In der strukturalen Medienbildungstheorie nach Winfried Marotzki spielt der Begriff der Kontingenz eine entscheidende Rolle als auslösendes Moment für Bildungsprozesse.
Kontingenzbewältigung ist die Einschränkung des Risikos, enttäuscht zu werden. Das Risiko der Enttäuschung entsteht durch Ungewissheiten, für die man keine Erklärung hat. In der Kulturgeschichte des Menschen wurden dazu viele Strategien entwickelt, um die Welt berechenbarer zu gestalten.

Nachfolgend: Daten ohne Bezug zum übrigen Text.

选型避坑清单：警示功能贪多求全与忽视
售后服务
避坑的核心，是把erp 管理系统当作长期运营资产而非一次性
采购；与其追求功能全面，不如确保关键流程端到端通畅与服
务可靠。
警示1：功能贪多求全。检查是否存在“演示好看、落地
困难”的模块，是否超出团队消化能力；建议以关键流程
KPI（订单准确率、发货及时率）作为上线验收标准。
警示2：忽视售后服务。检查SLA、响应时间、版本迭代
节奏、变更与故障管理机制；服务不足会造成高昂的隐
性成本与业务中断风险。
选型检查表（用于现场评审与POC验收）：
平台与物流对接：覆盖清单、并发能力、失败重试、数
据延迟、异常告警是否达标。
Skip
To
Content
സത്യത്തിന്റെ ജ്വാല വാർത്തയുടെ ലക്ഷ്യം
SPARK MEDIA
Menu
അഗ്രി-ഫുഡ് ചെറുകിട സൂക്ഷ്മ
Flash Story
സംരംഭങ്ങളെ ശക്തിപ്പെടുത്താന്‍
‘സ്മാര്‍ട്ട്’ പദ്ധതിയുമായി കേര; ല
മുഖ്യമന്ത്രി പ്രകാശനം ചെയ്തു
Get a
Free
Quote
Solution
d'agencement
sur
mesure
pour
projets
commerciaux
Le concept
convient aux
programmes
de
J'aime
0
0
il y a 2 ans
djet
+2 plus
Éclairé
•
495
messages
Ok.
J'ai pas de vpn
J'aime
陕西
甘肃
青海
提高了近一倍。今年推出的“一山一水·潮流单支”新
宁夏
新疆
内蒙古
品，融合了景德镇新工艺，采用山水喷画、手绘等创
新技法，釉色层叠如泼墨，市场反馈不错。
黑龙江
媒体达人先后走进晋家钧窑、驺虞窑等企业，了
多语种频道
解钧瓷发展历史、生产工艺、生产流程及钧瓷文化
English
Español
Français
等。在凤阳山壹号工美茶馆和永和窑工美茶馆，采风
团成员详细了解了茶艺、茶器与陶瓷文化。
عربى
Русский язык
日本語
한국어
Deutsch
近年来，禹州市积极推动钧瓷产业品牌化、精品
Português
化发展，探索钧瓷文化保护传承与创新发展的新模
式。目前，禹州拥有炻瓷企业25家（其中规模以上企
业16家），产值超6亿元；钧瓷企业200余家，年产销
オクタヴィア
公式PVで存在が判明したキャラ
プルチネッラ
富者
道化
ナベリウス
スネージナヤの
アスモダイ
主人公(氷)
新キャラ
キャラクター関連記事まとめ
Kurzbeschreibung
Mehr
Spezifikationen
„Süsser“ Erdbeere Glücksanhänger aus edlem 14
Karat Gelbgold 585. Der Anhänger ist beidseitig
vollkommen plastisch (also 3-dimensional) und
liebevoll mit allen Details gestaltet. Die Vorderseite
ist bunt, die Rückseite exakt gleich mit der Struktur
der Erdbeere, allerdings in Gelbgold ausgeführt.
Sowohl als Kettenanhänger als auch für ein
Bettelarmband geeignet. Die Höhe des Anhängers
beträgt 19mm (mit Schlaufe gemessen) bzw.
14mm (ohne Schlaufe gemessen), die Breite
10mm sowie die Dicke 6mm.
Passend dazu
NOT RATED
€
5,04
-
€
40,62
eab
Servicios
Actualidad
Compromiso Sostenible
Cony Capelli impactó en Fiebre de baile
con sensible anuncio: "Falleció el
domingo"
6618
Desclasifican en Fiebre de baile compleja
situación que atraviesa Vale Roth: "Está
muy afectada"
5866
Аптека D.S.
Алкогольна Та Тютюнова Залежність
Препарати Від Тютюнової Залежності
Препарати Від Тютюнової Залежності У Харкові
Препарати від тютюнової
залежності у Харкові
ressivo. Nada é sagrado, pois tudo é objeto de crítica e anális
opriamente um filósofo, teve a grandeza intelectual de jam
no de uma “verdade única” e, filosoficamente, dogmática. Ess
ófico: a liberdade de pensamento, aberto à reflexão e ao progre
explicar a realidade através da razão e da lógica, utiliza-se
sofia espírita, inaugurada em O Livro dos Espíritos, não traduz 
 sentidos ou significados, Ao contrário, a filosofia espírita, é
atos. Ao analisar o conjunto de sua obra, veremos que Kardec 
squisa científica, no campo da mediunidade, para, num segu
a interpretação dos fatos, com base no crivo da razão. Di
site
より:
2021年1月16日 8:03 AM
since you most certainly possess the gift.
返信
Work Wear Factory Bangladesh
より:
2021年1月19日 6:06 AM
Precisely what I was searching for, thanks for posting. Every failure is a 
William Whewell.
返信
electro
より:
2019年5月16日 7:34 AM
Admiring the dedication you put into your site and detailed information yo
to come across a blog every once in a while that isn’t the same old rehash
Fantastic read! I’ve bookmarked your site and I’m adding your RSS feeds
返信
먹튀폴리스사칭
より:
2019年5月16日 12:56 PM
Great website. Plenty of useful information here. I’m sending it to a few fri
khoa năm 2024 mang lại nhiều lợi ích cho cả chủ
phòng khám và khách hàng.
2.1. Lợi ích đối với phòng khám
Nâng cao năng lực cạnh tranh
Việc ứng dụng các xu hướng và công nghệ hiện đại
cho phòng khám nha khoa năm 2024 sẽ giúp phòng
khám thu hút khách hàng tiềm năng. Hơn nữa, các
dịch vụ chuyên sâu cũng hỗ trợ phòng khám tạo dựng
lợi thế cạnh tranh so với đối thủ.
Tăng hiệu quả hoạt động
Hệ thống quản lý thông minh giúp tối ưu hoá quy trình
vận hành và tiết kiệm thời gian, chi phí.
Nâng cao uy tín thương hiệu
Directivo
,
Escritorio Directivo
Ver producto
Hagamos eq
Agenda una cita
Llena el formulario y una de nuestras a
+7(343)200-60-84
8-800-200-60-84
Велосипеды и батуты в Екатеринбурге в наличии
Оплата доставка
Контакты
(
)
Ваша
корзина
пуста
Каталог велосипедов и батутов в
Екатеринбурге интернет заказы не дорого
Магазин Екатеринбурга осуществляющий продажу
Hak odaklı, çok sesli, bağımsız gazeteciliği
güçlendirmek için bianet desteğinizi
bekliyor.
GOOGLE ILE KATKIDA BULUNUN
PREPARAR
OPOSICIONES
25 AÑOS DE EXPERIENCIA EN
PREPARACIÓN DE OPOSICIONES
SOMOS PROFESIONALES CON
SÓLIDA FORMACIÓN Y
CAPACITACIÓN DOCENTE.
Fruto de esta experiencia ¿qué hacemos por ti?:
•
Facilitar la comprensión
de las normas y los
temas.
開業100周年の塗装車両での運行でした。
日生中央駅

Zentrale Bedeutung hat hier die Religion bzw. deren Kontingenzunterdrückungs-Mechanismen. Es gab und gibt jedoch auch andere Systeme, die Kontingenzbewältigung bezwecken, wie politische Ideologien, Verschwörungserzählungen oder das Recht.
Der Philosoph Hermann Lübbe beschreibt die Funktion von Religion folgendermaßen: „Religion ist Kontingenzbewältigungspraxis handlungssinntranszendenter Kontingenzen.“ Damit ist gemeint, dass Religion für die schlimmsten Abstürze des Lebens, den Tod, die Trennung, nicht etwa Trost, sondern eine Form des Handelns und der Verarbeitung bietet, die das Umgehen mit solchen Katastrophen überhaupt ermöglicht.
Die Strategien der Kontingenzbewältigung schließen gewissermaßen an die theologische Frage der sogenannten Theodizee an, d. i. die Frage, wie Gott gleichzeitig allgütig und allmächtig gedacht werden kann in einer Welt des Übels. Eine mögliche Antwort ist seit Leibniz eine ethische: Unterstützung und Hilfe sind bei solchen Kontingenz-Erfahrungen angesagt. Alles andere – z. B. der Versuch der Erklärung – gilt theologisch als Blasphemie (Biblisches Ijob-Buch).
Religiöse Deutungssysteme versuchen Antworten auf die Existenz des Leidens zu geben. Im Christentum und auch bei Schopenhauer wurde die menschliche Existenz als etwas Sündhaftes gedacht, die durch das Dasein abgebüßt werden müsse. Während Paul Gerhardt diese Deutung noch akzeptiert, ist sie bei Leibniz nicht mehr vorhanden.